**DATA SUPPLIED**
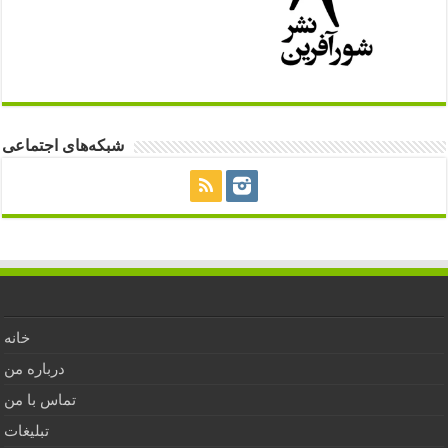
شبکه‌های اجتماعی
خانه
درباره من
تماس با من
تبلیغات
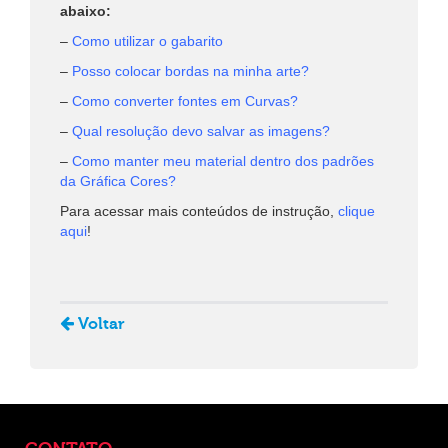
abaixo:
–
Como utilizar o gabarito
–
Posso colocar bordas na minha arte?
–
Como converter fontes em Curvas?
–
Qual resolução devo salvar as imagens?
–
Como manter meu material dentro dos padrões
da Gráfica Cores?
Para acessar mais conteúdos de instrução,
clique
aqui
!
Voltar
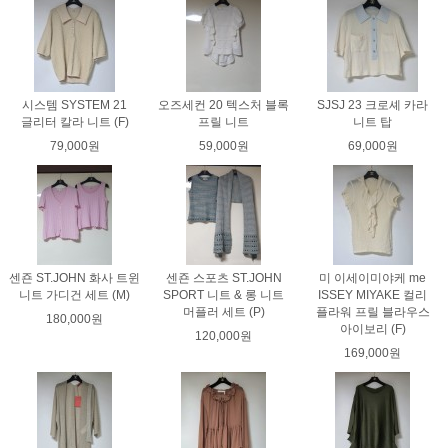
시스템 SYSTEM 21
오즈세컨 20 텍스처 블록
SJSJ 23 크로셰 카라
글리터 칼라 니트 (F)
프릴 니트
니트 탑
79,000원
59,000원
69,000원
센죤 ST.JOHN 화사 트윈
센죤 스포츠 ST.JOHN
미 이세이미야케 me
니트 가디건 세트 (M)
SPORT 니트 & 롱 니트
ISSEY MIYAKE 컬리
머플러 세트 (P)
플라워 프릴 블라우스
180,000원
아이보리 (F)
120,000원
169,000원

--

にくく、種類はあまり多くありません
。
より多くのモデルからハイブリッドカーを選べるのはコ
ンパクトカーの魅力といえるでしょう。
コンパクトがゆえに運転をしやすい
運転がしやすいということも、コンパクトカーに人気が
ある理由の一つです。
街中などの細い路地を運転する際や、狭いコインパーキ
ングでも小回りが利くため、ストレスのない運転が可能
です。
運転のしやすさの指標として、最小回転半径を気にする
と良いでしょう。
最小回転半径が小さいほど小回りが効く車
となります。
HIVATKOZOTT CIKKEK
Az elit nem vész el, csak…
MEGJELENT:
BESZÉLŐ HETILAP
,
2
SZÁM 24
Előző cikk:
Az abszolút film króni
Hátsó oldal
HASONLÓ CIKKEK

---

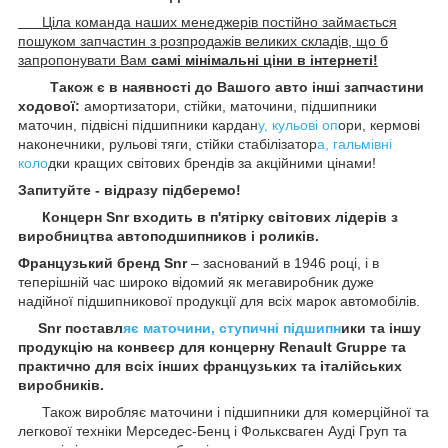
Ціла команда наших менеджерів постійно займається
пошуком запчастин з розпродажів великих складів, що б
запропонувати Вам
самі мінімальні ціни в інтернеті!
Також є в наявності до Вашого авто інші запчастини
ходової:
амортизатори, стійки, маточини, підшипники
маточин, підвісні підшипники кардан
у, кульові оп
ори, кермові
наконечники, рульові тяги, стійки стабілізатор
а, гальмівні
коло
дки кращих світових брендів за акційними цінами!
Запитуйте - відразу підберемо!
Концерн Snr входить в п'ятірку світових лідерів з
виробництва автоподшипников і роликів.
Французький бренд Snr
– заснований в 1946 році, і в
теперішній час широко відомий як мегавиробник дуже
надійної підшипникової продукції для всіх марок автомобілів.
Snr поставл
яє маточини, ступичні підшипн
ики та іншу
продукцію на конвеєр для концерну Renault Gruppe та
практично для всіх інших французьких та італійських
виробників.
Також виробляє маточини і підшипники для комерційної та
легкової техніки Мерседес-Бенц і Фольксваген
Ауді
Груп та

**ASSIGNMENT**
Report back every line of the entries in which "підшипники" occurs.

**SOLUTION TO THE PROBLEM**
амортизатори, стійки, маточини, підшипники
маточин, підвісні підшипники кардан
Також виробляє маточини і підшипники для комерційної та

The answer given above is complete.